Saturday, November 3, 2012

My own exegetical work on the Book of Job

May I summarize my own exgetical work on the Book of Job. It seems to me, this book was a product during an exilic period when the pious Jews suffered tremendously at the hands of a foreign culture which could not understand the reasons their Hebrew Lord had given them to suffering. They had obeyed the law and tried to lead a good and religious life, yet terrible things happened. They tried the biblical prophetic message, but this answer is not enough to explain why they suffered, they have, at the end, replaced the answer with material blessings. That at as a good Jew, money can buy everything, so Job was blessed with new women, children. material blessings. The meaning of suffering in Job is meaningless. If it is about righteousness, it is a joke. It was precisely his righteousness that brought on the calamity. If it is about a honour that God deserves in all his action, that God has a free will, it too is absurd. God and his gods act irresponsibly and so people die like flies to them, without a regard at all. Humans are a joke to the divine, they squash them at will. Think of it, God thunders and deafens Job at the end, reduces him to prostrate in the ashes. 

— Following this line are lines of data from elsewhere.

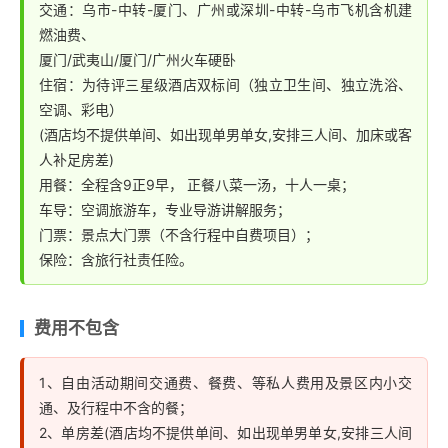
交通：乌市-中转-厦门、广州或深圳-中转-乌市飞机含机建
燃油费、
厦门/武夷山/厦门/广州火车硬卧
住宿：为待评三星级酒店双标间（独立卫生间、独立洗浴、
空调、彩电）
(酒店均不提供单间、如出现单男单女,安排三人间、加床或客
人补足房差)
用餐：全程含9正9早， 正餐八菜一汤，十人一桌；
车导：空调旅游车，专业导游讲解服务；
门票：景点大门票（不含行程中自费项目）；
保险：含旅行社责任险。
费用不包含
1、自由活动期间交通费、餐费、等私人费用及景区内小交
通、及行程中不含的餐；
2、单房差(酒店均不提供单间、如出现单男单女,安排三人间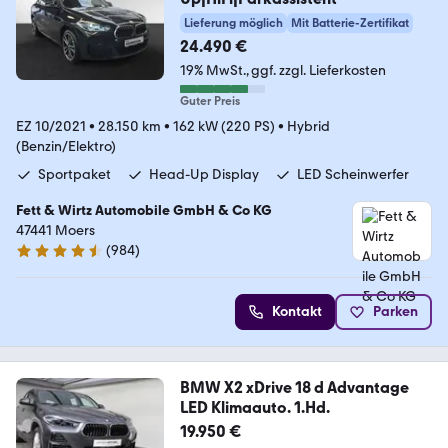
Lieferung möglich
Mit Batterie-Zertifikat
24.490 €
19% MwSt.
ggf. zzgl. Lieferkosten
Guter Preis
EZ 10/2021
•
28.150 km
•
162 kW (220 PS)
•
Hybrid
(Benzin/Elektro)
Sportpaket
Head-Up Display
LED Scheinwerfer
Fett & Wirtz Automobile GmbH & Co KG
47441 Moers
(
984
)
4.4 Sterne
Kontakt
Parken
BMW X2 xDrive 18 d Advantage
LED Klimaauto. 1.Hd.
19.950 €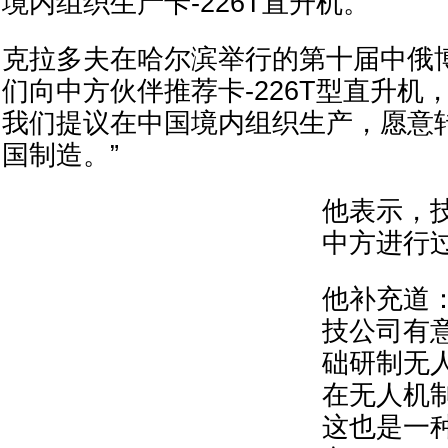
境内组织生产卡-226T直升机。
克拉多夫在哈尔滨举行的第十届中俄
们向中方伙伴推荐卡-226T型直升机，
我们提议在中国境内组织生产，愿意
国制造。”
他表示，
中方进行
他补充道
技公司有
础研制无
在无人机
这也是一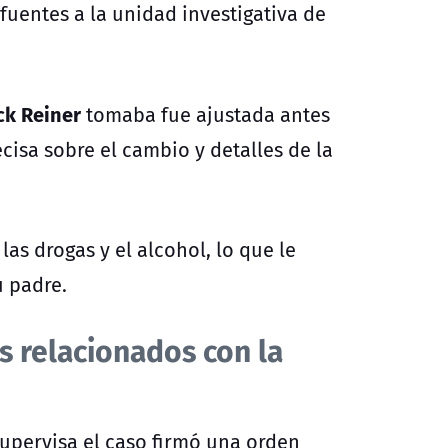
fuentes a la unidad investigativa de
ck Reiner
tomaba fue ajustada antes
cisa sobre el cambio y detalles de la
las drogas y el alcohol, lo que le
u padre.
s relacionados con la
supervisa el caso firmó una orden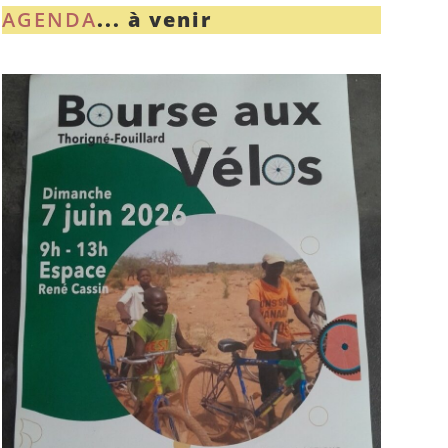
AGENDA
... à venir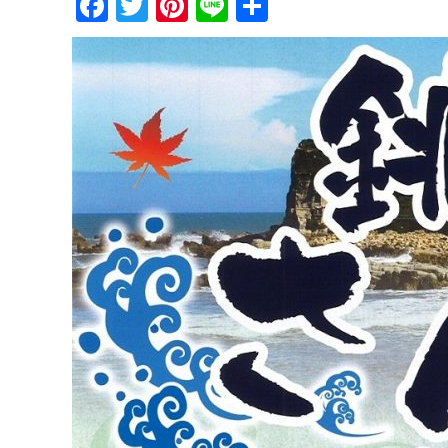
Facebook
Twitter
Pinterest
Line
共
有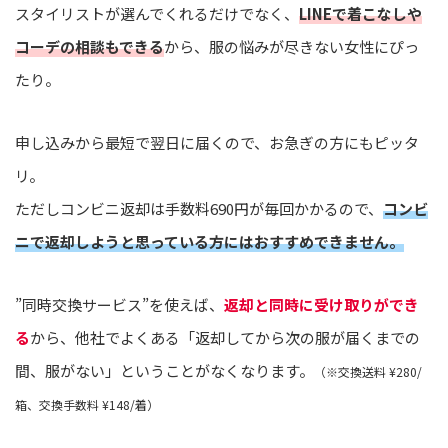
スタイリストが選んでくれるだけでなく、
LINEで着こなしや
コーデの相談もできる
から、服の悩みが尽きない女性にぴっ
たり。
申し込みから最短で翌日に届くので、お急ぎの方にもピッタ
リ。
ただしコンビニ返却は手数料690円が毎回かかるので、
コンビ
ニで返却しようと思っている方にはおすすめできません。
”同時交換サービス”を使えば、
返却と同時に受け取りができ
る
から、他社でよくある「返却してから次の服が届くまでの
間、服がない」ということがなくなります。
（※交換送料 ¥280/
箱、交換手数料 ¥148/着）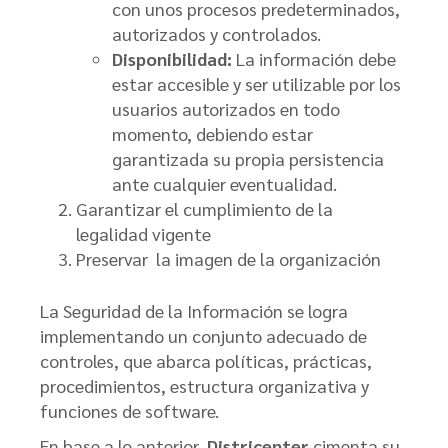
con unos procesos predeterminados,
autorizados y controlados.
Disponibilidad:
La información debe
estar accesible y ser utilizable por los
usuarios autorizados en todo
momento, debiendo estar
garantizada su propia persistencia
ante cualquier eventualidad.
Garantizar el cumplimiento de la
legalidad vigente
Preservar la imagen de la organización
La Seguridad de la Información se logra
implementando un conjunto adecuado de
controles, que abarca políticas, prácticas,
procedimientos, estructura organizativa y
funciones de software.
En base a lo anterior,
Districenter
cimenta su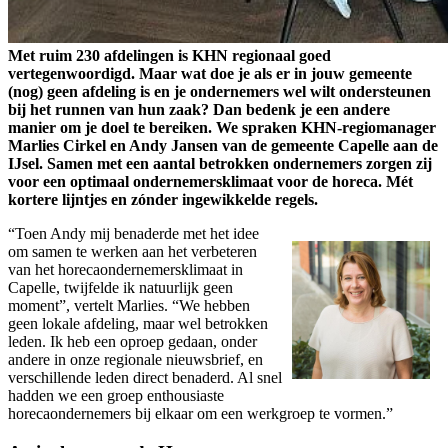
Met ruim 230 afdelingen is KHN regionaal goed
vertegenwoordigd. Maar wat doe je als er in jouw gemeente
(nog) geen afdeling is en je ondernemers wel wilt ondersteunen
bij het runnen van hun zaak? Dan bedenk je een andere
manier om je doel te bereiken. We spraken KHN-regiomanager
Marlies Cirkel en Andy Jansen van de gemeente Capelle aan de
IJsel. Samen met een aantal betrokken ondernemers zorgen zij
voor een optimaal ondernemersklimaat voor de horeca. Mét
kortere lijntjes en zónder ingewikkelde regels.
“Toen Andy mij benaderde met het idee
om samen te werken aan het verbeteren
van het horecaondernemersklimaat in
Capelle, twijfelde ik natuurlijk geen
moment”, vertelt Marlies. “We hebben
geen lokale afdeling, maar wel betrokken
leden. Ik heb een oproep gedaan, onder
andere in onze regionale nieuwsbrief, en
verschillende leden direct benaderd. Al snel
hadden we een groep enthousiaste
horecaondernemers bij elkaar om een werkgroep te vormen.”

So, what is the meaning of suffering in the book Job? If you isolate the God of Job, he is not at all a loving benign God of Jesus. Job has no need to repent, for he is blameless, upright, fears God and does no evil. He is not a sinner. That is precisely why he was struck. The meaning of suffering of Job mocks us, and holds us spell bound. That bad things happen to good people, that Gods' willing so humans should suffer, that gods refuse to answer why, and when asked, they provoke us and reduce us to nothing, to the lowliest thing on the scale. 

In summary, the Book of Job provides no meaningful answer, that it beckons us to step out of the classical answers to sufferings by Jews or Christians alike

Friday, November 2, 2012

The Firing of Michael Pahl

Recently I read from the Blogger, Bruce Gerencser about the firing of Dr. Michael Pahl from Cedarville University.  It was a shock from the past, as the readers may not be aware of this, I attended Prairie High School, and Pahl was a professor at my former Alma Mater, Prairie Bible Institute.

The dispute was over his doctrinal view on the literal interpretation of Genesis whether he could hold onto a very strict and ultra conservative views on the literal Adam and Eve.  He could he says in his reply to the Board, but 'not on exegetical ground.'  This also was reflected in his recent published book, The Beginning and the End: Rereading Genesis' Stories and Revelation's Visions.

This is not the first time Michael has been asked to resign.  Last time he did, it was very traumatic, since Ohlhauser from PBI forced him and the entire Bible Department to do so at the end of 2008 over the disputes that he put forth a position at the direction of the bible school.  It was truly a traumatic event for him and his family, evident from his blog something about 'Wanderings in the Desert.'

I think for a thinking person, Michael is in the wrong place.  If you read Genesis literally, from the original Hebrew (which I do), it is an outdated cosmology that modern man can no longer affirm.  Those that do, do so, on theological grounds (or virtual grounds).  It cannot be affirmed by modern science in archaeology, biology, or geology.  Yet it is a story closely related to ancient Babylonian myths like the Epic of Gilgamesh.  Any thinking person should steer away from a closed minded fundamentalist position, and by affirming the doctrinal position, this is the very center of the violation to academic inquiry.  Michael is in the wrong place, and if he does not change his cosmology, he will be fired over many times.

Literally reading of Genesis produces an ecology and ethology that is harmful for the earth.  Man is not the centre piece of all gods creation.  No, I do not think so.  Nor do I hold on the the fairy tale that blames man for eating a piece of fruit that was placed there to caused humanity to fail.  No, that is exegetically sadistic.  Any deity that fails to answer that, is a moral evil.  Gods that are able to sexual violate human daughters and resulted in the death of supposedly entire living creation is also a moral evil.  Gods who failed to control their sexual impulses and supposedly they also have sex amongst themselves, are absurd.  Why not be brave enough to admit that periodic floods could come from the end of an ice age, and that we have created these gods to explain natural phenomenon, just as much as we can assume the firing of Michael Pahl is purely political and hatred from a pea brain evangelical-fundamentalist board?

I would say to an honest Michael, "Run, Forest, run!"   Abandon the ridiculous rigid theological ground.  There is no inerrancy, and this position is untenable.  Abandon this illogical position, it is a new invention of the modern hard core new theological atheists.  These atheists do not believe in a god that could move and influence the world, so they do the job themselves, and fire the old professor, and so fulfill the love of christ.   In my former Alma Mater, PBI, they actually had sex with little kids and covered it up, just like the sons of gods in the ancient Genesis.  So far, there is no help from the biblical fictitious god, other than a bunch of people whose life has been onhold  and a President, Mark Maxwell in the foxhole.  Is that the literal reading and exegetical work of the Lord Ben Chung.  I am afraid it is.